#### INSTRUCTIONS TO FOLLOW:
Copy the listing that follows exactly. Its pictures do not belong in the copy.

#### RECORDS:

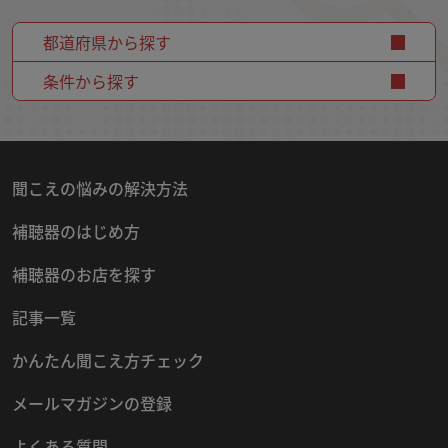
都道府県から探す
条件から探す
聞こえの悩みの解決方法
補聴器のはじめ方
補聴器のお店を探す
記事一覧
かんたん聞こえ方チェック
メールマガジンの登録
よくある質問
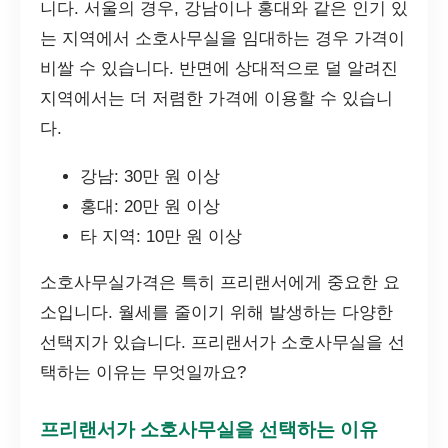
니다. 서울의 경우, 강남이나 홍대와 같은 인기 있
는 지역에서 소호사무실을 임대하는 경우 가격이
비쌀 수 있습니다. 반면에 상대적으로 덜 알려진
지역에서는 더 저렴한 가격에 이용할 수 있습니
다.
강남: 30만 원 이상
홍대: 20만 원 이상
타 지역: 10만 원 이상
소호사무실가격은 특히 프리랜서에게 중요한 요
소입니다. 월세를 줄이기 위해 발생하는 다양한
선택지가 있습니다. 프리랜서가 소호사무실을 선
택하는 이유는 무엇일까요?
프리랜서가 소호사무실을 선택하는 이유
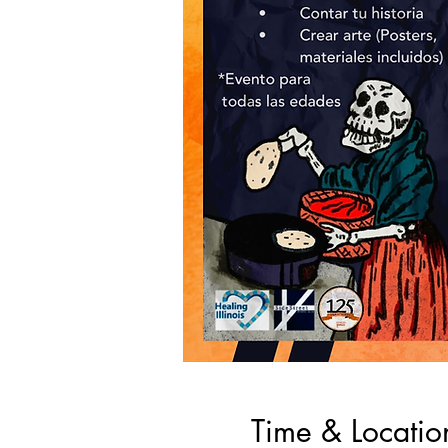
Time & Locatio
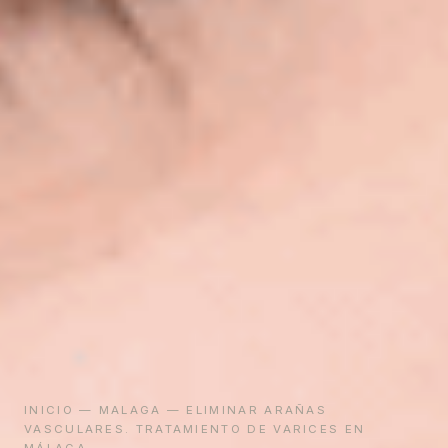
INICIO
—
MALAGA
— ELIMINAR ARAÑAS
VASCULARES. TRATAMIENTO DE VARICES EN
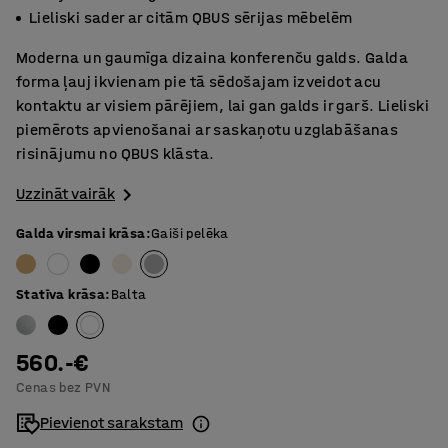
Lieliski sader ar citām QBUS sērijas mēbelēm
Moderna un gaumīga dizaina konferenču galds. Galda
forma ļauj ikvienam pie tā sēdošajam izveidot acu
kontaktu ar visiem pārējiem, lai gan galds ir garš. Lieliski
piemērots apvienošanai ar saskaņotu uzglabāšanas
risinājumu no QBUS klāsta.
Uzzināt vairāk
Galda virsmai krāsa
:
Gaiši pelēka
Statīva krāsa
:
Balta
560.-€
Cenas bez PVN
Pievienot sarakstam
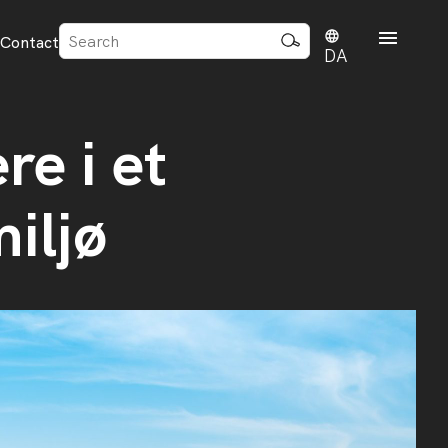
Sök
Contact
efter:
DA
re i et
iljø
rd
dvisense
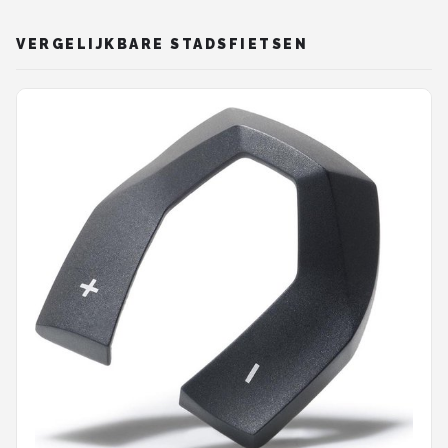
VERGELIJKBARE STADSFIETSEN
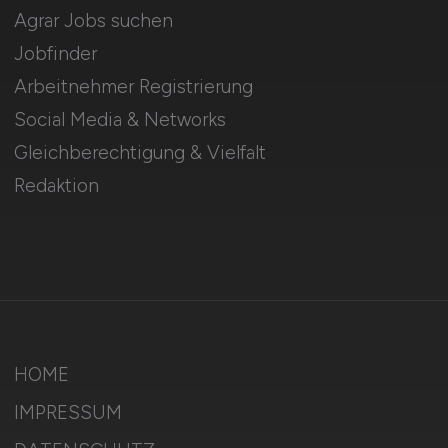
Agrar Jobs suchen
Jobfinder
Arbeitnehmer Registrierung
Social Media & Networks
Gleichberechtigung & Vielfalt
Redaktion
HOME
IMPRESSUM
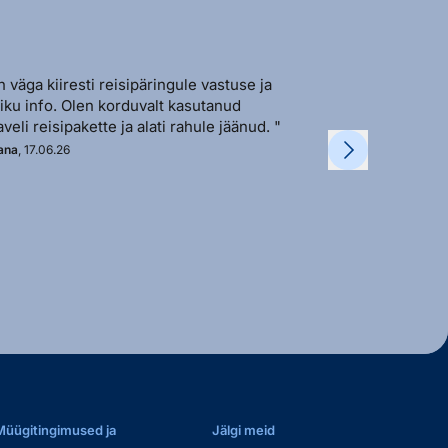
n väga kiiresti reisipäringule vastuse ja
"Sõbralik ja avat
liku info. Olen korduvalt kasutanud
vastutulek ja ki
aveli reisipakette ja alati rahule jäänud. "
soovi korral. "
ana
, 17.06.26
Kadi
, 11.06.26
Müügitingimused ja
Jälgi meid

#### EXERCISE OUTPUT:
都道府県から探す
条件から探す
聞こえの悩みの解決方法
補聴器のはじめ方
補聴器のお店を探す
記事一覧
かんたん聞こえ方チェック
メールマガジンの登録
よくある質問
니다. 서울의 경우, 강남이나 홍대와 같은 인기 있
는 지역에서 소호사무실을 임대하는 경우 가격이
비쌀 수 있습니다. 반면에 상대적으로 덜 알려진
지역에서는 더 저렴한 가격에 이용할 수 있습니
다.
강남: 30만 원 이상
홍대: 20만 원 이상
타 지역: 10만 원 이상
소호사무실가격은 특히 프리랜서에게 중요한 요
소입니다. 월세를 줄이기 위해 발생하는 다양한
선택지가 있습니다. 프리랜서가 소호사무실을 선
택하는 이유는 무엇일까요?
프리랜서가 소호사무실을 선택하는 이유
Time & Locatio
INICIO
—
MALAGA
— ELIMINAR ARAÑAS
VASCULARES. TRATAMIENTO DE VARICES EN
Lieliski sader ar citām QBUS sērijas mēbelēm
Moderna un gaumīga dizaina konferenču galds. Galda
forma ļauj ikvienam pie tā sēdošajam izveidot acu
kontaktu ar visiem pārējiem, lai gan galds ir garš. Lieliski
piemērots apvienošanai ar saskaņotu uzglabāšanas
risinājumu no QBUS klāsta.
Uzzināt vairāk
Galda virsmai krāsa
:
Gaiši pelēka
Statīva krāsa
:
Balta
560.-€
Cenas bez PVN
Pievienot sarakstam
Sök
Contact
efter:
DA
re i et
iljø
rd
dvisense
VERGELIJKBARE STADSFIETSEN
Agrar Jobs suchen
Jobfinder
Arbeitnehmer Registrierung
Social Media & Networks
Gleichberechtigung & Vielfalt
Redaktion
HOME
IMPRESSUM
n väga kiiresti reisipäringule vastuse ja
"Sõbralik ja avat
liku info. Olen korduvalt kasutanud
vastutulek ja ki
aveli reisipakette ja alati rahule jäänud. "
soovi korral. "
ana
, 17.06.26
Kadi
, 11.06.26
Müügitingimused ja
Jälgi meid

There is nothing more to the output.